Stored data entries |
_____
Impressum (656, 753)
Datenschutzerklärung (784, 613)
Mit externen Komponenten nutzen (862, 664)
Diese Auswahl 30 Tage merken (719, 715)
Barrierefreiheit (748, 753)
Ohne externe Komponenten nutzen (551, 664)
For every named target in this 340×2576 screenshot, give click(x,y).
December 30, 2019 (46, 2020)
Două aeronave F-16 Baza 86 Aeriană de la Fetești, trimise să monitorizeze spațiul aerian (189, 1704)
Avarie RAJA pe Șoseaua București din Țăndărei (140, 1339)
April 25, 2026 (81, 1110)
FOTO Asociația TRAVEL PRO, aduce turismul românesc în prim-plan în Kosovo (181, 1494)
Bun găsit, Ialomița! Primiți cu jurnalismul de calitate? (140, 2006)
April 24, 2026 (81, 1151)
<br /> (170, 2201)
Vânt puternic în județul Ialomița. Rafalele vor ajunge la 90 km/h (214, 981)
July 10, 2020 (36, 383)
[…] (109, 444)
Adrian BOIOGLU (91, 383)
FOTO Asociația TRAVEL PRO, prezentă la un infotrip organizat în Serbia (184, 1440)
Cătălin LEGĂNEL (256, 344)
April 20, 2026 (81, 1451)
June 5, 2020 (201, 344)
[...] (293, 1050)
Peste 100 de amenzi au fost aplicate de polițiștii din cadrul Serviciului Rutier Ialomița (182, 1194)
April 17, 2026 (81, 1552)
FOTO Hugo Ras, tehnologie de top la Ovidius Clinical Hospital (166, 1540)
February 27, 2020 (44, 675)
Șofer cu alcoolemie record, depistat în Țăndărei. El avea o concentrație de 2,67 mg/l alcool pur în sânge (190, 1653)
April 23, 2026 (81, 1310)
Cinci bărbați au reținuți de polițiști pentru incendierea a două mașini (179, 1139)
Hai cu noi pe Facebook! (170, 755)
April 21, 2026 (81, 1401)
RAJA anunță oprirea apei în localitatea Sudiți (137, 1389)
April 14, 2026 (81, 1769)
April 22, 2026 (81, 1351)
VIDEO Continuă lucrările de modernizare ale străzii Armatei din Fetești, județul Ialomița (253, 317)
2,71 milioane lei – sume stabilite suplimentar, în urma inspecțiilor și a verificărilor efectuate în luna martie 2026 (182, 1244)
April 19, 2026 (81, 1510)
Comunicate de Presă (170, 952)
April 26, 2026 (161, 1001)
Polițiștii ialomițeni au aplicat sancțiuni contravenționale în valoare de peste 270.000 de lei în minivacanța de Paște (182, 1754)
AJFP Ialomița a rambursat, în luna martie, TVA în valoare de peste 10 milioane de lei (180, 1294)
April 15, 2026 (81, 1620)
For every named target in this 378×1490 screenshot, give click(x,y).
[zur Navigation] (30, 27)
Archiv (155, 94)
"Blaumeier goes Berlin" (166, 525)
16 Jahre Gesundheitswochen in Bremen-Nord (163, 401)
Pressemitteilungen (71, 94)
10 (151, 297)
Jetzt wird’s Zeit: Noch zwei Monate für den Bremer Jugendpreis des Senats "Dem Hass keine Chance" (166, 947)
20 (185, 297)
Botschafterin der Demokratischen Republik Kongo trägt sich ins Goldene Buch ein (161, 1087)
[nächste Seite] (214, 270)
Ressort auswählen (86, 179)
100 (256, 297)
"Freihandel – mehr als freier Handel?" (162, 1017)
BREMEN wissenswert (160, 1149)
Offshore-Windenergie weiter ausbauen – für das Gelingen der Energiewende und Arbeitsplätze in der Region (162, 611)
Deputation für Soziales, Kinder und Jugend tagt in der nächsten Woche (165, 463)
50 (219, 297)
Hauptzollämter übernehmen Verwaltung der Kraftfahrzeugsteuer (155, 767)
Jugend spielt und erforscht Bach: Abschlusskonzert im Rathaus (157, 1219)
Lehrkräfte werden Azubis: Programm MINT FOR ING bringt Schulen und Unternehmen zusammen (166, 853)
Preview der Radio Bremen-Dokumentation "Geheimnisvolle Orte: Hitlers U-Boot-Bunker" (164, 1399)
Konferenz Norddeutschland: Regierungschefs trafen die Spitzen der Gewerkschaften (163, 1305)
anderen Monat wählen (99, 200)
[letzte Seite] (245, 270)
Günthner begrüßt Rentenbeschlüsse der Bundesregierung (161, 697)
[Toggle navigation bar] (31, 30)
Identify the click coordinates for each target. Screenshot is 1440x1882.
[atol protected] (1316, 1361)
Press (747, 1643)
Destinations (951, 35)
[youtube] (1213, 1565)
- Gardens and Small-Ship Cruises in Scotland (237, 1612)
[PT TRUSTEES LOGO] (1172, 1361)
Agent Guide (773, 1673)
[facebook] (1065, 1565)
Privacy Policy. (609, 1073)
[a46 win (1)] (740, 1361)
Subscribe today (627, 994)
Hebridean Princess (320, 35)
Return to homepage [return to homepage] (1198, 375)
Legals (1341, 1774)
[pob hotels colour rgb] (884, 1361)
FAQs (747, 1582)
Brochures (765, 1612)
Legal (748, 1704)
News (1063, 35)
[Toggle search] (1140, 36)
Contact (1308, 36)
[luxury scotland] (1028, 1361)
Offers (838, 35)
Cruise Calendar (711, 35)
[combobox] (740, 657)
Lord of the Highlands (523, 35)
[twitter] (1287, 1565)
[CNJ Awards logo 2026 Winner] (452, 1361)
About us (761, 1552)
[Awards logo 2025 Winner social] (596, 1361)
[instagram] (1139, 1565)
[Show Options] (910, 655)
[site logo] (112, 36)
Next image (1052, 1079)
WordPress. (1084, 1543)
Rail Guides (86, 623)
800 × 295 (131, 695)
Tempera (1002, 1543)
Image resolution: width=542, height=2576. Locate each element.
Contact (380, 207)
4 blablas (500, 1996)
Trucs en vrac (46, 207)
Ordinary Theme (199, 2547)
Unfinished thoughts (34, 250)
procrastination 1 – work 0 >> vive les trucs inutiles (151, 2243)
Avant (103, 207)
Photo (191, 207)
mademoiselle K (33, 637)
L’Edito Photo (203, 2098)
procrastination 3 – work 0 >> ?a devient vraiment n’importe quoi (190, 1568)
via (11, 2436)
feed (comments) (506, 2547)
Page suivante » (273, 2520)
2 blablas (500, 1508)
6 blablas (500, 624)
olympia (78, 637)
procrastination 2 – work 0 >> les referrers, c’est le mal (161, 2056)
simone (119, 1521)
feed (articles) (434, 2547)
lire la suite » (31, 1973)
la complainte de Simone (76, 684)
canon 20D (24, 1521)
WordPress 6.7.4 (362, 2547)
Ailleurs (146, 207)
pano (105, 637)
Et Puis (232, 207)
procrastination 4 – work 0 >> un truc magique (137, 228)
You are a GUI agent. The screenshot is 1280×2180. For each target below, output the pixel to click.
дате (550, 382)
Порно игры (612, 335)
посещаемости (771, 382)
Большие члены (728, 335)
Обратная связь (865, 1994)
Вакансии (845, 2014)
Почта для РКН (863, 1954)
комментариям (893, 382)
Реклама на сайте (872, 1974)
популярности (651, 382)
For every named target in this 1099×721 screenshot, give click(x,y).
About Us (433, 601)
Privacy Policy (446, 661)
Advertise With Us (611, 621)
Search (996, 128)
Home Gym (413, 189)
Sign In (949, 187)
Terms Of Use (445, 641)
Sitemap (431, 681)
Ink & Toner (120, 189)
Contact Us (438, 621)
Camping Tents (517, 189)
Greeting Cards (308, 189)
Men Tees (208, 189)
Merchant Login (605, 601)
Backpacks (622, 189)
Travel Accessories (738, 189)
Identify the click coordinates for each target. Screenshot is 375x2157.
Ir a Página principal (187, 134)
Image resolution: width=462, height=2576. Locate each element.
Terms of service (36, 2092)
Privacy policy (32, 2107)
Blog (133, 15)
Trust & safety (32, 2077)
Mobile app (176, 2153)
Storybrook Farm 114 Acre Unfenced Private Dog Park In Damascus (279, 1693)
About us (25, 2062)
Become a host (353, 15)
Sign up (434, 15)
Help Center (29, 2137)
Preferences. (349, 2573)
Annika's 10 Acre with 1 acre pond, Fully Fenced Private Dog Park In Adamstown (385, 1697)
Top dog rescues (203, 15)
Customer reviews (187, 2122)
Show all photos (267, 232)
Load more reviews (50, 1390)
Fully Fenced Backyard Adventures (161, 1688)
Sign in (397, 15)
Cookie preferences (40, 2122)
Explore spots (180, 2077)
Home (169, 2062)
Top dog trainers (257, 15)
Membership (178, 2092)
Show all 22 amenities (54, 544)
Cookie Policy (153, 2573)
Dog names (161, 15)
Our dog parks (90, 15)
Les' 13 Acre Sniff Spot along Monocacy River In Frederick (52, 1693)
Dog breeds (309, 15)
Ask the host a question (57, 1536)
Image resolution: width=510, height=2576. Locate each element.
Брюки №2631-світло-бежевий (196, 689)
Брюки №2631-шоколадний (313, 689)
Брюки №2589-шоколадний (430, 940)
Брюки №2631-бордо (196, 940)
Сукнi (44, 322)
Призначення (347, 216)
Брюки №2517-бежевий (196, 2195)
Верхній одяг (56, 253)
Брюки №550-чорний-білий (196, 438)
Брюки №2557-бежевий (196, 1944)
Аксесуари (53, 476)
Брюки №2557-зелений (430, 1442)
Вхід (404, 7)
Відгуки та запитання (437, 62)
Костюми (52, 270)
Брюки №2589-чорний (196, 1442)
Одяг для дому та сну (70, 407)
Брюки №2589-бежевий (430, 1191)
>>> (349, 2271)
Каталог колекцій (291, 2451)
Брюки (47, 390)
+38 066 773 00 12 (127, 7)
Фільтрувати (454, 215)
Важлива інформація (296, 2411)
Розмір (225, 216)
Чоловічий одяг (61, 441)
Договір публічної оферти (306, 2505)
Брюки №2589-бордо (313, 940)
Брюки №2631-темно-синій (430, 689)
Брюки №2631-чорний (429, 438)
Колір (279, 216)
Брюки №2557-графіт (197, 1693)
_____
Repeat the records above line by line, from the first line through the line that contains "February 27, 2020 (44, 675)".

Impressum (656, 753)
Datenschutzerklärung (784, 613)
Mit externen Komponenten nutzen (862, 664)
Diese Auswahl 30 Tage merken (719, 715)
Barrierefreiheit (748, 753)
Ohne externe Komponenten nutzen (551, 664)
For every named target in this 340×2576 screenshot, give click(x,y).
December 30, 2019 (46, 2020)
Două aeronave F-16 Baza 86 Aeriană de la Fetești, trimise să monitorizeze spațiul aerian (189, 1704)
Avarie RAJA pe Șoseaua București din Țăndărei (140, 1339)
April 25, 2026 (81, 1110)
FOTO Asociația TRAVEL PRO, aduce turismul românesc în prim-plan în Kosovo (181, 1494)
Bun găsit, Ialomița! Primiți cu jurnalismul de calitate? (140, 2006)
April 24, 2026 (81, 1151)
<br /> (170, 2201)
Vânt puternic în județul Ialomița. Rafalele vor ajunge la 90 km/h (214, 981)
July 10, 2020 (36, 383)
[…] (109, 444)
Adrian BOIOGLU (91, 383)
FOTO Asociația TRAVEL PRO, prezentă la un infotrip organizat în Serbia (184, 1440)
Cătălin LEGĂNEL (256, 344)
April 20, 2026 (81, 1451)
June 5, 2020 (201, 344)
[...] (293, 1050)
Peste 100 de amenzi au fost aplicate de polițiștii din cadrul Serviciului Rutier Ialomița (182, 1194)
April 17, 2026 (81, 1552)
FOTO Hugo Ras, tehnologie de top la Ovidius Clinical Hospital (166, 1540)
February 27, 2020 (44, 675)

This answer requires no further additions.